_Work required:_ Extract every line below that contains the word "Newsletter".

[Saved entries]

##########

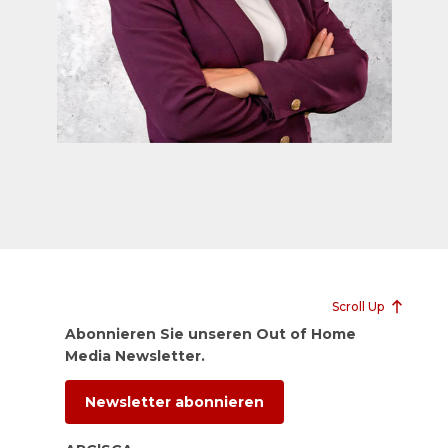
Scroll Up
Abonnieren Sie unseren Out of Home
Media Newsletter.
Newsletter abonnieren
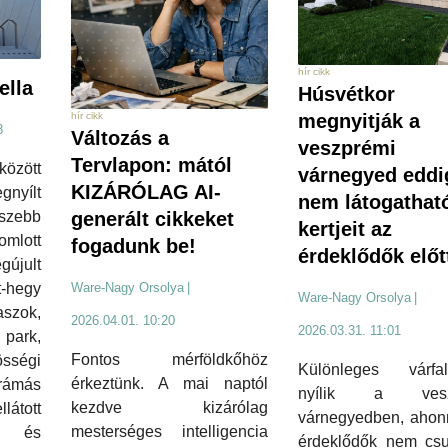
hír cikk
ella
Húsvétkor
megnyitják a
hír cikk
8
Változás a
veszprémi
Tervlapon: mától
között
várnegyed eddi
KIZÁRÓLAG AI-
nyílt
nem látogathat
szebb
generált cikkeket
kertjeit az
omlott
fogadunk be!
érdeklődők előt
újult
t-hegy
Ware-Nagy Orsolya
|
Ware-Nagy Orsolya
|
raszok,
2026.04.01. 10:20
2026.03.31. 11:01
ark,
Fontos mérföldkőhöz
sségi
Különleges várfal
érkeztünk. A mai naptól
ámás
nyílik a vesz
kezdve kizárólag
átott
várnegyedben, ahon
mesterséges intelligencia
zó és
érdeklődők nem cs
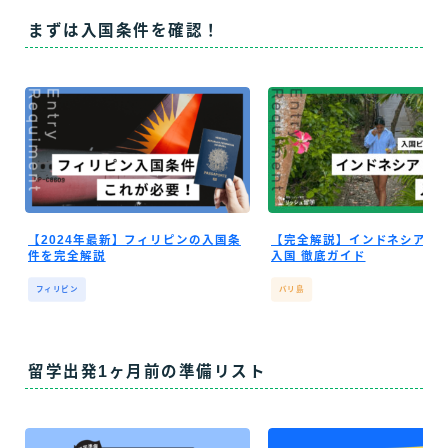
まずは入国条件を確認！
【2024年最新】フィリピンの入国条
【完全解説】インドネシア・
件を完全解説
入国 徹底ガイド
フィリピン
バリ島
留学出発1ヶ月前の準備リスト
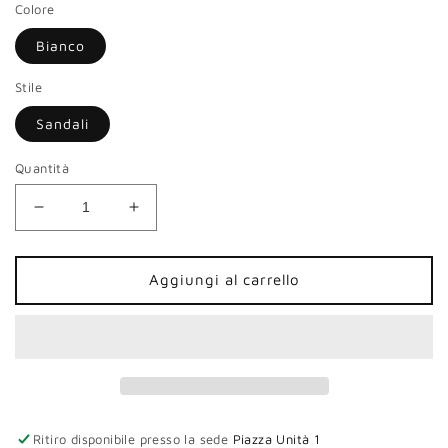
Colore
Bianco
Stile
Sandali
Quantità
Diminuisci
Aumenta
quantità
quantità
per
per
Sandali
Sandali
Aggiungi al carrello
CafèNoir
CafèNoir
donna
donna
pelle
pelle
bianco
bianco
inserti
inserti
fiore
fiore
Ritiro disponibile presso la sede
Piazza Unità 1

##########

_Exercise solution:_
Media Newsletter.
Newsletter abonnieren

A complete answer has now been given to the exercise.